_WHAT YOU SHOULD DO_
What is needed is a copy of each line in the listing below that contains "Politika".

_DATASET_
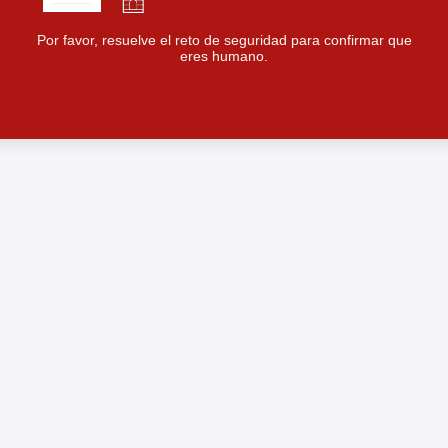
Por favor, resuelve el reto de seguridad para confirmar que
eres humano.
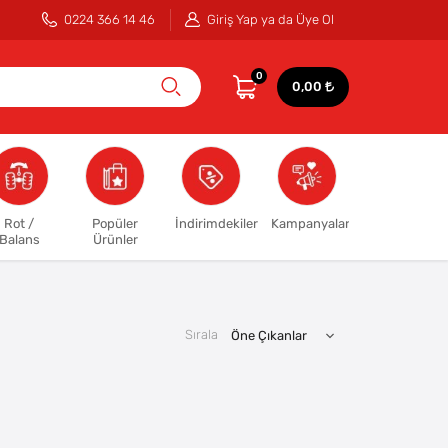
0224 366 14 46
Giriş Yap ya da Üye Ol
0
0,00
Rot /
Popüler
İndirimdekiler
Kampanyalar
Balans
Ürünler
Sırala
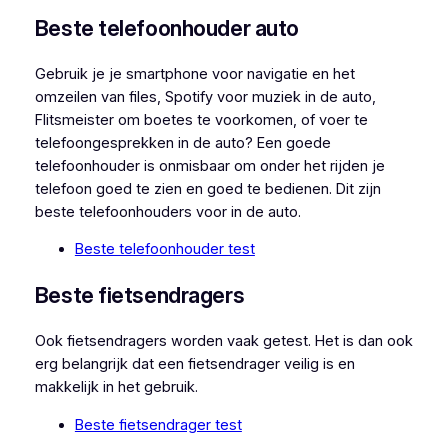
Beste telefoonhouder auto
Gebruik je je smartphone voor navigatie en het
omzeilen van files, Spotify voor muziek in de auto,
Flitsmeister om boetes te voorkomen, of voer te
telefoongesprekken in de auto? Een goede
telefoonhouder is onmisbaar om onder het rijden je
telefoon goed te zien en goed te bedienen. Dit zijn
beste telefoonhouders voor in de auto.
Beste telefoonhouder test
Beste fietsendragers
Ook fietsendragers worden vaak getest. Het is dan ook
erg belangrijk dat een fietsendrager veilig is en
makkelijk in het gebruik.
Beste fietsendrager test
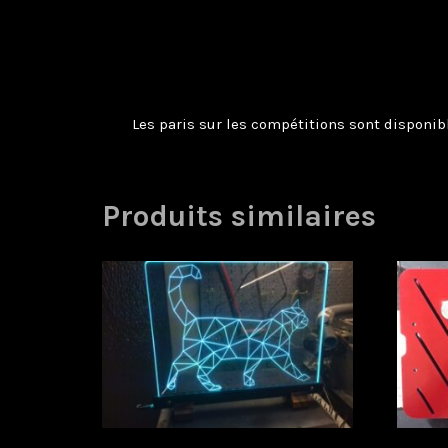
Les paris sur les compétitions sont disponi
Produits similaires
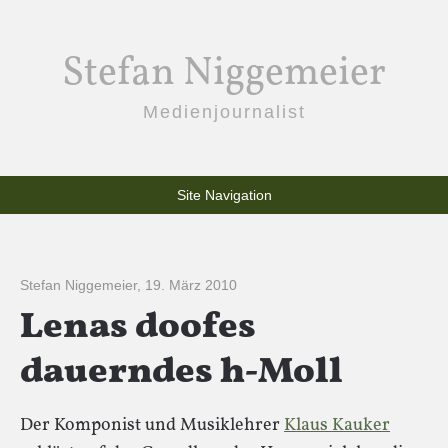
Stefan Niggemeier
Medienjournalist
Site Navigation
Stefan Niggemeier
,
19. März 2010
Lenas doofes
dauerndes h-Moll
Der Komponist und Musiklehrer
Klaus Kauker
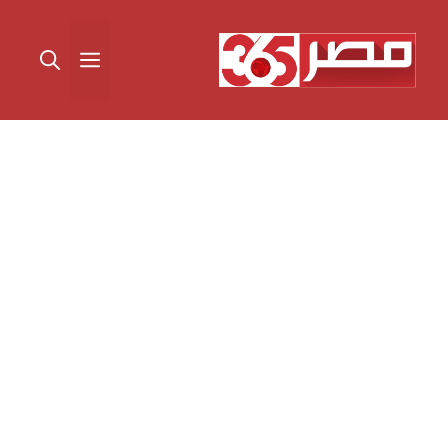
نتقل
لى
القائمة
لمحتوى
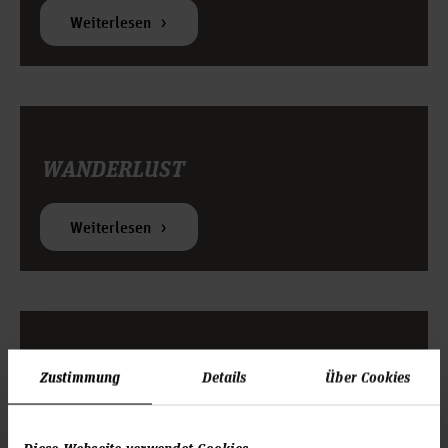
Weiterlesen
WANDERLUST
Weiterlesen
ERASMUS+
Zustimmung
Details
Über Cookies
Weiterlesen
Diese Webseite verwendet Cookies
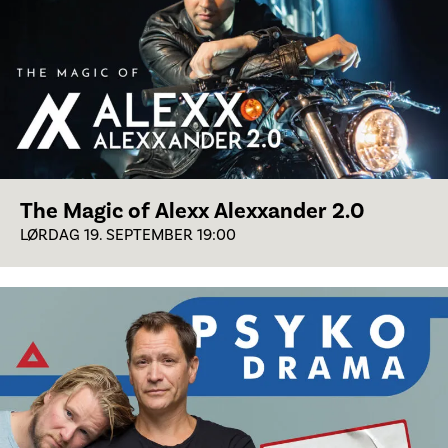
The Magic of Alexx Alexxander 2.0
LØRDAG 19. SEPTEMBER 19:00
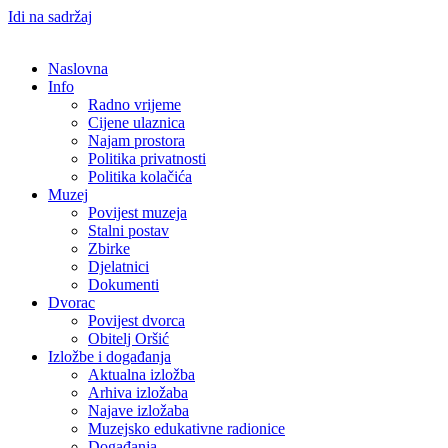
Idi na sadržaj
Naslovna
Info
Radno vrijeme
Cijene ulaznica
Najam prostora
Politika privatnosti
Politika kolačića
Muzej
Povijest muzeja
Stalni postav
Zbirke
Djelatnici
Dokumenti
Dvorac
Povijest dvorca
Obitelj Oršić
Izložbe i događanja
Aktualna izložba
Arhiva izložaba
Najave izložaba
Muzejsko edukativne radionice
Događanja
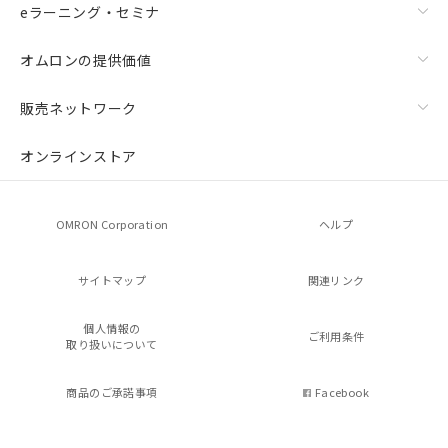
eラーニング・セミナ
オムロンの提供価値
販売ネットワーク
オンラインストア
OMRON Corporation
ヘルプ
サイトマップ
関連リンク
個人情報の
ご利用条件
取り扱いについて
商品のご承諾事項
Facebook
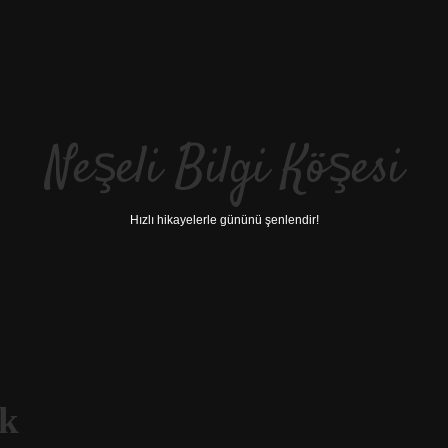
Neşeli Bilgi Köşesi
Hızlı hikayelerle gününü şenlendir!
ek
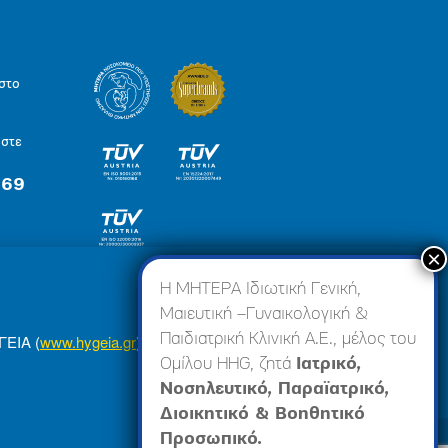
στο
ήστε
 69
×
Η ΜΗΤΕΡΑ Ιδιωτική Γενική,
Μαιευτική –Γυναικολογική &
Παιδιατρική Κλινική Α.Ε., μέλος του
ΓΕΙΑ (
www.hygeia.gr
), ώστε να σας προσφέρουμε
Ομίλου HHG, ζητά
Ιατρικό,
Νοσηλευτικό, Παραϊατρικό,
Διοικητικό & Βοηθητικό
Προσωπικό.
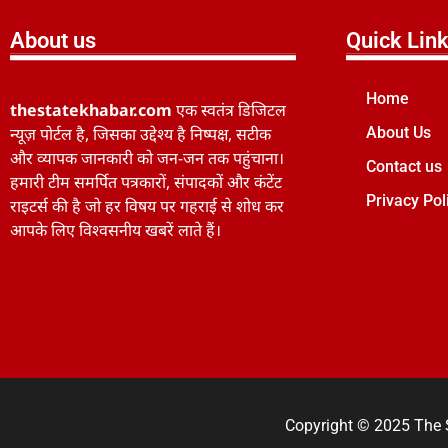
About us
Quick Lin
Home
thestatekhabar.com
एक स्वतंत्र डिजिटल
न्यूज़ पोर्टल है, जिसका उद्देश्य है निष्पक्ष, सटीक
About Us
और व्यापक जानकारी को जन-जन तक पहुंचाना।
Contact us
हमारी टीम समर्पित पत्रकारों, संपादकों और कंटेंट
Privacy Pol
राइटर्स की है जो हर विषय पर गहराई से शोध कर
आपके लिए विश्वसनीय खबरें लाते हैं।
Copyright © 2025 The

_YOUR RESPONSE_
Politika privatnosti
Politika kolačića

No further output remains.